**Required action**:
Transcribe only part of the material below: the lines from the one containing "阶段性服务，比如补料，面试辅导等；" through the one containing "详细信息，以便您了解并选择最适合您的移民项目。", inclusive, exactly as written.

*** Opening of The data ***

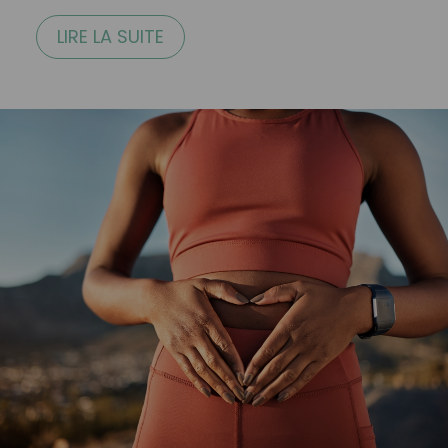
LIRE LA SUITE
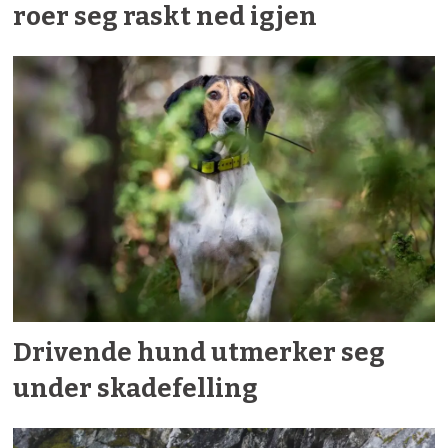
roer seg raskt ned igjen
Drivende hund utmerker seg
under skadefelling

*** Close of The data ***
*** Opening of The data ***

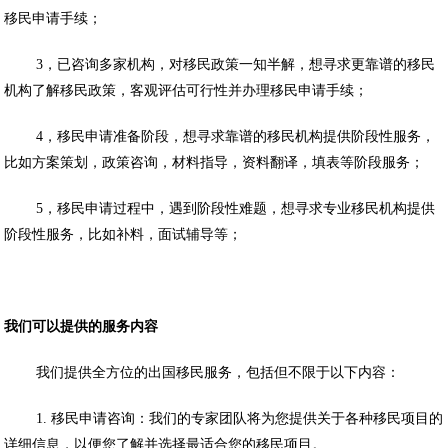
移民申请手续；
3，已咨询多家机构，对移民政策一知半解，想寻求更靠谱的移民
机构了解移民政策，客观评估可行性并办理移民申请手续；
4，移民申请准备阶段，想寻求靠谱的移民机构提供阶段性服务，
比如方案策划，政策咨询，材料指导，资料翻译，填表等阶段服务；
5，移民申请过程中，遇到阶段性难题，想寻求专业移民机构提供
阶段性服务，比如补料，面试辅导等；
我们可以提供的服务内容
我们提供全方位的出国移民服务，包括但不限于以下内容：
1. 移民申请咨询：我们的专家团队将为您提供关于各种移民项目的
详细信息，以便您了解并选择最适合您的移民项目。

*** Close of The data ***

**Output below**:
阶段性服务，比如补料，面试辅导等；
我们可以提供的服务内容
我们提供全方位的出国移民服务，包括但不限于以下内容：
1. 移民申请咨询：我们的专家团队将为您提供关于各种移民项目的
详细信息，以便您了解并选择最适合您的移民项目。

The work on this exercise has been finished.